Berdasarkan tinggalan arkeologis yang masih ditemukan di Situs Kerto diindikasikan bahwa bangunan inti yang ada di dalam kompleks Situs Kerto merupakan bangunan pendapa. Hal ini didukung dengan adanya temuan 4 buah umpak saka guru dengan ukuran permukaan 70 x 70 cm, ukuran alas umpak 85 x 85 cm, dan tinggi 67 cm. Saat ini, umpak yang berada di Situs Kerto tersisa 2 umpak, 1 umpak dibawa ke Taman Sari yang kemudian di letakkan di Masjid Saka Tunggal, sedangkan 1 umpak lainnya belum diketahui keberadannya. Selain umpak Saka Guru, besar kemungkinan bahwa umpak-umpak penyangga bangunan lainnya sudah dipindahkan dari lokasi asalnya. Ukuran umpak yang cukup besar sangat sesuai dengan ukuran umpak pada bangunan Siti Hinggil pada umumnya.

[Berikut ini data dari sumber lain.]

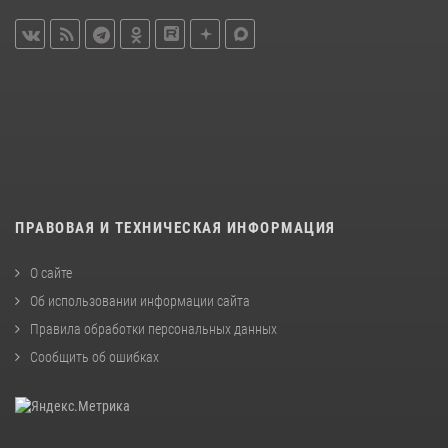
ПРАВОВАЯ И ТЕХНИЧЕСКАЯ ИНФОРМАЦИЯ
О сайте
Об использовании информации сайта
Правила обработки персональных данных
Сообщить об ошибках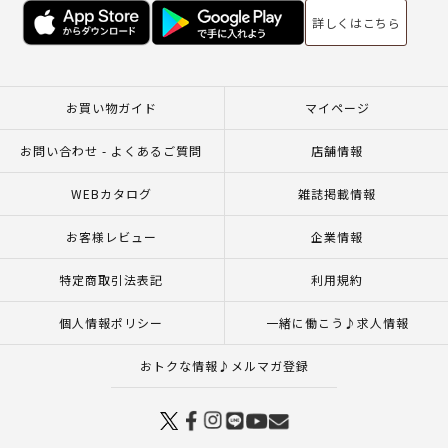
詳しくはこちら
お買い物ガイド
マイページ
お問い合わせ - よくあるご質問
店舗情報
WEBカタログ
雑誌掲載情報
お客様レビュー
企業情報
特定商取引法表記
利用規約
個人情報ポリシー
一緒に働こう♪求人情報
おトクな情報♪メルマガ登録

Struktur yang ditemukan selama proses ekskavasi diindikasikan merupakan struktur dinding penguat tanah di dalam pondasi bangunan, struktur dinding batur bangunan inti dan bangunan pendukung, struktur dinding talud bangunan inti, struktur dinding pondasi tangga naik bangunan inti. Selain temuan bangunan inti dan pendukung, ditemukan pula struktur dinding benteng keliling komplek dan pelataran halaman kompleks berupa struktur talud pelataran halaman komplek, struktur dinding penguat tanah pondasi pelataran halaman komplek, dan struktur trap tangga pintu gerbang komplek.